ABOUT THIS EXERCISE: Transcribe all records exactly; omit pictures.

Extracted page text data
+++++

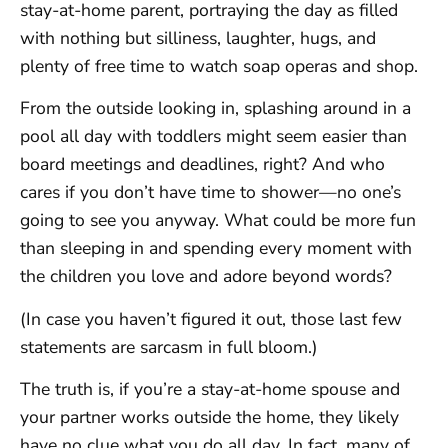
stay-at-home parent, portraying the day as filled
with nothing but silliness, laughter, hugs, and
plenty of free time to watch soap operas and shop.
From the outside looking in, splashing around in a
pool all day with toddlers might seem easier than
board meetings and deadlines, right? And who
cares if you don’t have time to shower—no one’s
going to see you anyway. What could be more fun
than sleeping in and spending every moment with
the children you love and adore beyond words?
(In case you haven’t figured it out, those last few
statements are sarcasm in full bloom.)
The truth is, if you’re a stay-at-home spouse and
your partner works outside the home, they likely
have no clue what you do all day. In fact, many of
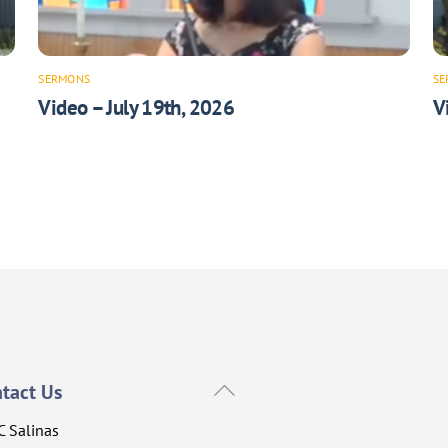
SERMONS
SE
Video – July 19th, 2026
V
Back
tact Us
To
C Salinas
Top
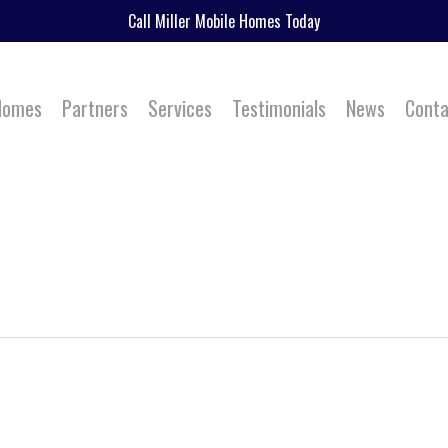
Call Miller Mobile Homes Today
 Homes
Partners
Services
Testimonials
News
Conta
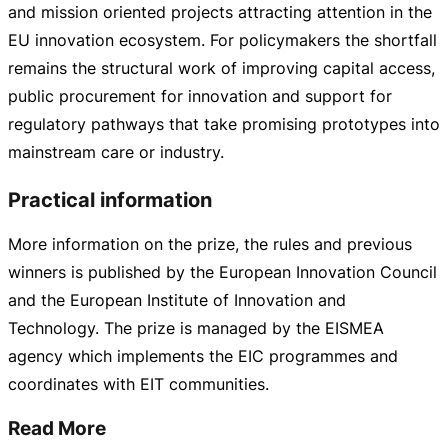
and mission oriented projects attracting attention in the
EU innovation ecosystem. For policymakers the shortfall
remains the structural work of improving capital access,
public procurement for innovation and support for
regulatory pathways that take promising prototypes into
mainstream care or industry.
Practical information
More information on the prize, the rules and previous
winners is published by the European Innovation Council
and the European Institute of Innovation and
Technology. The prize is managed by the EISMEA
agency which implements the EIC programmes and
coordinates with EIT communities.
Read More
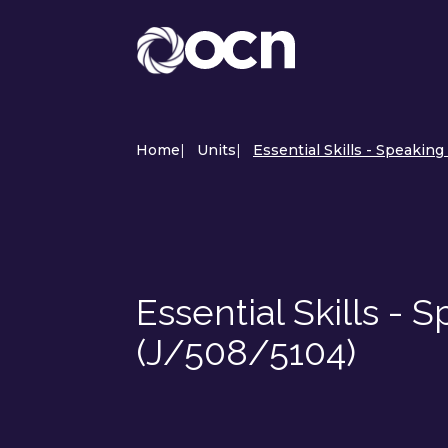
Home
|
Units
|
Essential Skills - Speaking
Essential Skills - 
(J/508/5104)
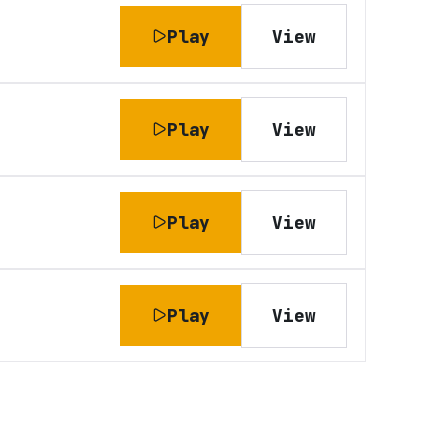
Play
View
Play
View
Play
View
Play
View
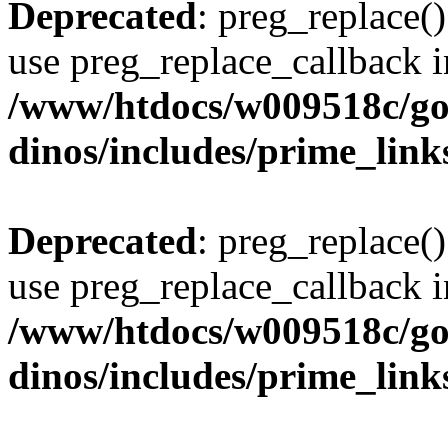
Deprecated
: preg_replace()
use preg_replace_callback i
/www/htdocs/w009518c/go
dinos/includes/prime_link
Deprecated
: preg_replace()
use preg_replace_callback i
/www/htdocs/w009518c/go
dinos/includes/prime_link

+++++

WRITTEN SOLUTION:
stay-at-home parent, portraying the day as filled
with nothing but silliness, laughter, hugs, and
plenty of free time to watch soap operas and shop.
From the outside looking in, splashing around in a
pool all day with toddlers might seem easier than
board meetings and deadlines, right? And who
cares if you don’t have time to shower—no one’s
going to see you anyway. What could be more fun
than sleeping in and spending every moment with
the children you love and adore beyond words?
(In case you haven’t figured it out, those last few
statements are sarcasm in full bloom.)
The truth is, if you’re a stay-at-home spouse and
your partner works outside the home, they likely
have no clue what you do all day. In fact, many of
SERMONS
SE
Video – July 19th, 2026
V
Back
tact Us
To
C Salinas
Top
Call Miller Mobile Homes Today
 Homes
Partners
Services
Testimonials
News
Conta
and mission oriented projects attracting attention in the
EU innovation ecosystem. For policymakers the shortfall
remains the structural work of improving capital access,
public procurement for innovation and support for
regulatory pathways that take promising prototypes into
mainstream care or industry.
Practical information
More information on the prize, the rules and previous
winners is published by the European Innovation Council
and the European Institute of Innovation and
Technology. The prize is managed by the EISMEA
agency which implements the EIC programmes and
coordinates with EIT communities.
Read More
Home
|
Units
|
Essential Skills - Speaking
Essential Skills - 
(J/508/5104)
Play
View
Play
View
Play
View
Play
View
Deprecated
: preg_replace()
use preg_replace_callback i
/www/htdocs/w009518c/go
dinos/includes/prime_link
Deprecated
: preg_replace()
use preg_replace_callback i
/www/htdocs/w009518c/go
dinos/includes/prime_link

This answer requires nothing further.